Money talks; and sometimes it shouts

Impact over money / a little creative

Have you ever heard the phrase, ‘Money talks’?

It’s meant to indicate that money creates power and influence. And I suppose that’s true in some cases, be it right or wrong, but I’ve noticed something in the online entrepreneurial world lately that goes beyond money talking. Online, money is downright shouty.

People left and right are openly talking about how much money they make. And not in a good way.

This open practice is very different from what I remember about being in corporate. And for once, I prefer the corporate way. Not only do I find it strange, but rather distasteful as well. Downright gross, actually.

If discussed in the context of a private conversation, and your relationship with someone allows for a great deal of candor, by all means, share away. But I’ve noticed a practice of people writing blog posts and hanging their hat on, “Hey everyone, I MADE SIX FIGURES MY FIRST YEAR in business and SO CAN YOU!”

Perhaps I missed the memo when this became acceptable, but as I recall, this sort of thing wasn’t ok in a corporate setting, so why should it be otherwise?

This in no way means that people shouldn’t be proud of their accomplishments, particularly when they’re of the financial kind. But to shout them to world like a badge of honor—and allude to there being some kind of easy-to-execute formula for others to do the same—is bullshit.

Everyone’s business is different.

Even if you are selling the exact same products or services as someone else (how many logo designers are there? how many wedding photographers?), the unique way in which you operate your business is quite different. And as such, what worked for Business A to earn them 6 figures in their first year, won’t necessarily work for Business B.

There is no single formula to business. No one-size-fits-all. It’s just what works for YOU.

Talking about how much money you make is exclusionary.

Using a megaphone to blast your earnings to the world makes people who didn’t earn those 6 figures feel stupid, like they’re doing business wrong. The first year of business (hell, the first 3 years) is such a wild and experimental ride, full of ups and downs and lots of trial and error. LOTS.

New business owners often spend a lot of time looking around at what others are doing and in these instances, all they’re seeing and hearing is how much stupid easy money there is to be made. It’s exciting and incredibly alluring.

Money, Money, EVERYWHERE!

But when reality sets in, and they don’t make that six figures, that righteous, evil bitch of an inner critic shows up and tells them they’re worthless, making them feel like shit. Suddenly, they’re a failure.

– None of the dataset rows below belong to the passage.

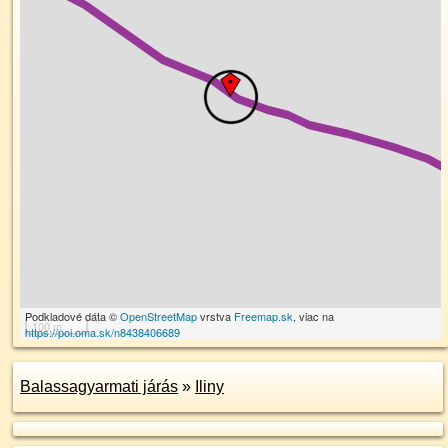
Podkladové dáta ©
OpenStreetMap
vrstva
Freemap.sk
, viac na
100 m
https://poi.oma.sk/n8438406689
Balassagyarmati járás
»
Iliny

Which we all know is bullshit.

While our society places a lot of value in being financially successful, here’s something to consider: not everyone measures success in dollars. People can be rich without lots of money. What if happiness were a currency?

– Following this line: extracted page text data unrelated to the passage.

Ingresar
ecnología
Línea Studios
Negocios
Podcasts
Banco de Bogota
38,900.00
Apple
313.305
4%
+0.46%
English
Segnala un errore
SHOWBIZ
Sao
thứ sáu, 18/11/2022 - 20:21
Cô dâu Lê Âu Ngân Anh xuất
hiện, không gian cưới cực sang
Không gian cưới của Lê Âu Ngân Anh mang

Many people feel successful and wealthy because they get to come home every night in time to eat dinner with their family and read their kids a story before bed. Others feel rich because they can fluctuate their schedule, which allows them to travel and explore the world. Some feel successful because they’ve found something that supports their night owl tendencies so they can work when they’re most productive.

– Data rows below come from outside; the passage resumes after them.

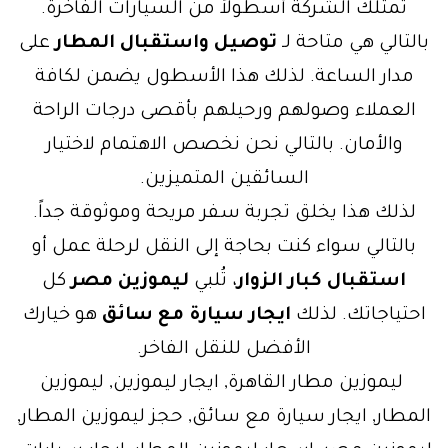
تمتلك الشركة أسطولاً من السيارات الفاخرة.
بالتالي هي متاحة لـ
توصيل واستقبال المطار
على
مدار الساعة. لذلك هذا الأسطول يضمن لكافة
العملاء وصولهم ورحيلهم بأقصى درجات الراحة
والأمان. بالتالي نحن نخصص الاهتمام لاختيار
السائقين المتميزين.
لذلك هذا يخلق تجربة سفر مريحة وموثوقة جداً.
بالتالي سواء كنت بحاجة إلى النقل لرحلة عمل أو
استقبال كبار الزوار
، تُلبي
ليموزين مصر
كل
احتياجاتك. لذلك
ايجار سيارة مع سائق
هو خيارك
الأفضل للنقل الفاخر.
ليموزين مطار القاهرة, ايجار ليموزين, ليموزين
المطار, ايجار سيارة مع سائق, حجز ليموزين المطار,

Or for a select few, their wealth comes from turning their totally unique, often considered off-the-wall passion into something they get paid to do. Dicture gallery, anyone?!

Every business and entrepreneur is unique.

How about rather than shouting how much money we make, instead we:

  • broadcast the impact our products and services have on our customers.
  • focus on growing together and creating a change in people, places and things for the better.
  • celebrate those that made six figures AND help those that didn’t, without a formulaic, unrealistic approach.

At the end of the day, whether you made six figures or four, the result of the work you did is no more or less important.

Did you help someone set up some systems in their business, making their everyday activities a little easier, allowing them more time for other things? Talk about that and how you did it. It could probably help someone else as well.

Did you create a gorgeous identity design for someone that they feel represents them perfectly, giving them more confidence to sell themselves? Talk about that and help build confidence in others.

Did you give someone some tough love that gave them permission to set stronger personal boundaries and have healthier relationships? Fuck yes. Who doesn’t need that?

In my opinion, the result of these things is far more important than what you were paid to do them. Like my girl Heather says (have you seen the work I did for her?), “Forget the numbers for a bit and focus on what living a great life means for you. Therein lay the true wealth to aim for.”